President Lincoln appointed me a Brigadier-General by brevet, November 30, 1864; the commission recited the appointment was "for gallant and meritorious services in the battles of Opequon, Fisher's Hill, and Cedar Creek, Virginia," and I was assigned to duty by him as Brigadier-General, December 29, 1864.
Sheridan's army returned to Kearnstown and went into winter quarters.
The Sixth Corps was, however, soon transferred by rail and steamboat,
via Harper's Ferry and Washington, to City Point, rejoining the
Army of the Potomac, December 5, 1864.
( 1) Memoirs of Sheridan, vol. ii., p. 64.
( 2) Manassas to Appomattox (Longstreet), p. 574.
( 3) War Records, vol. xliii., Part I., p. 580, Captain Hotchkiss' Journal.
( 4) War Records, vol. xliii., Part I., p. 580.
( 5) General Ricketts was supposed to be mortally wounded.
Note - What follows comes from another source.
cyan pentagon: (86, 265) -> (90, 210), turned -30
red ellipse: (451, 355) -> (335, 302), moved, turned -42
His wife a second time came to him on the battle-field. He was taken to Washington, his home, and slowly recovered. He was able again to perform some field service near the close of the war. He died of pneumonia, September 22, 1887, and is buried at Arlington.
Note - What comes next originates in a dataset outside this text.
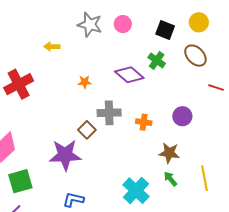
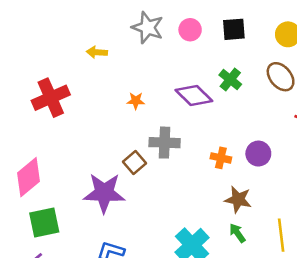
black square: (165, 30) -> (234, 29), moved, turned -30
orange cross: (144, 122) -> (221, 158), moved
( 6) Major A. F. Hayden, of Wright's staff, while the battle was raging in the early morning, was seen galloping towards me with one hand raised to indicate he had some important order. Just before reaching me he was shot through the body and plunged off his horse on the hard ground, rolling over and over until he lay almost in a ball. He was borne off in a blanket for dead. In February following I met him on a steamer on the Chesapeake returning to duty, and I saw him again at the Centennial in Philadelphia in 1876.
( 7) War Records, vol. xliii., Part I., p. 132.
( 8) War Records, vol. xliii., Part I., p. 53.